One of the takeaways of the paper is the idea of analyzing the spatiality of internet memes through three different layers that each provides different perspectives on the power struggle inherent to meme production and circulation.

We isolate three layers of spatiality in our analysis of Pepe the Frog: (1) the contours of the image-meme, (2) the spatial distribution of the platform it occupies, and (3) the spatial relations the meme-frame sustains in regard to netizens’ commentaries (Figure 1). The following figure is a representation of these differing spatial layers that the meme encompasses:

Figure 1. The three layers of the spatiality of Internet memes. Source: Jérémie Pelletier-Gagnon and Axel Pérez Trujillo Diniz (2018).

In the first layer, we represent three image-memes. For example, they could be three different iterations of Pepe the Frog, all of which incorporate significant alterations to the meme, except a particular contour, such as the face of Pepe the Frog. That defining contour is the cohesive component of the meme—what offers its unity and distinguishes from other memes. This first spatial layer is the basis of the meme. In the second layer, we represent the spatial distribution of those image-memes within a single forum. Our study is focused on how Pepe the Frog image-memes are distributed in Twitter under the #savepepe hashtag. Notice how the disposition of image-memes is vertical on the screen. This spatial aspect is central to understanding how Pepe the Frog is a contested site at all three layers. In the third layer, we represent the spatial frame of netizens’ comments and the image-meme within the platform.

While some of the ideas that make this paper were born as part of my Phd research on the spatiality of Japanese arcades, it is my position as primary instructor of the Cyberliterature class at the University of Alberta that truly brought me to look at internet memes as pieces of electronic texts worthy of scholarly attention. I want to express my sincerest thanks to Axel for his invaluable input during the whole writing process and for the great conversation we had on spatiality when thinking the core concepts of this paper. I also want to thanks the student journal The Gateway for reaching out to me for a conversation on the Pepe the Frog controversy in 2017 which truly kindled my curiosity on the matter.

Kinephanos’ Issue on Japanese Video Game Theory is Out

I am proud to announce that the latest Kinephanos issue on Japanese video game theory and the media mix has been released this week. This concludes an almost three year-long editorial process that lasted as long as my career as a Phd student.
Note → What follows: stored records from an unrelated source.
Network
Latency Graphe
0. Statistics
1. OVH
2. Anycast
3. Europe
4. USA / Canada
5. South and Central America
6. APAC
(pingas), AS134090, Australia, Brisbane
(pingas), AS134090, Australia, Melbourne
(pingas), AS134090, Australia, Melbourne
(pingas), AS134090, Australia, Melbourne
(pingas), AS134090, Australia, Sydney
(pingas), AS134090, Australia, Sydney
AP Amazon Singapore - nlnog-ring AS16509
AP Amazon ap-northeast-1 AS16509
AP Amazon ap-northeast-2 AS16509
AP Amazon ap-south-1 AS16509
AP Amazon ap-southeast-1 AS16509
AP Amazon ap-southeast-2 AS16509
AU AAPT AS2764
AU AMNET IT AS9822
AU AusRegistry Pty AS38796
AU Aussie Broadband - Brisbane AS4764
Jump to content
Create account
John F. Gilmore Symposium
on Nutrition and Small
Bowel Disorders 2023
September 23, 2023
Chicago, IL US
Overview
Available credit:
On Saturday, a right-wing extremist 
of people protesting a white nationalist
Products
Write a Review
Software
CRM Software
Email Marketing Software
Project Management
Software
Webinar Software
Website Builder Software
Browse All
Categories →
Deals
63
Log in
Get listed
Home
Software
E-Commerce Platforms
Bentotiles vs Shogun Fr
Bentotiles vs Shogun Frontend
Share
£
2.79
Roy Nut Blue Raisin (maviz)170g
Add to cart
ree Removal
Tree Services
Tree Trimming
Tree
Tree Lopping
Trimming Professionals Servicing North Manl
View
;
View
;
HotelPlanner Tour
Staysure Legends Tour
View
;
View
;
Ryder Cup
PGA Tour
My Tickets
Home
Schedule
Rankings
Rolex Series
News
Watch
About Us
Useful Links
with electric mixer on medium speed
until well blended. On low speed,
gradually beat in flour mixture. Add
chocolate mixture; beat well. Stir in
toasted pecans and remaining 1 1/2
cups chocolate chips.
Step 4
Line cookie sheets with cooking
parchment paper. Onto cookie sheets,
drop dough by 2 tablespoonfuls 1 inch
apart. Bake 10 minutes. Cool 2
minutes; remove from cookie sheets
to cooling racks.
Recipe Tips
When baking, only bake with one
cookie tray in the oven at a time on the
Many thanks to me colleague Martin Picard for the chance to collaborate on this project.

All papers published in issue tackle a specific aspect of the broader discussion that animates the field of Japanese game studies. These range from a discussion on localization, on kawaii culture in video games and the history of music in Japanese game culture. Tsugumi Okabe and me provide a translation of one of the first articles written about a video game in Japan. The other notable part of this issue is the introduction itself which provide a brief overview of the state of research on video games in Japan, we hope that some of the texts mentioned will inspire scholars to look at this rich literature in future projects.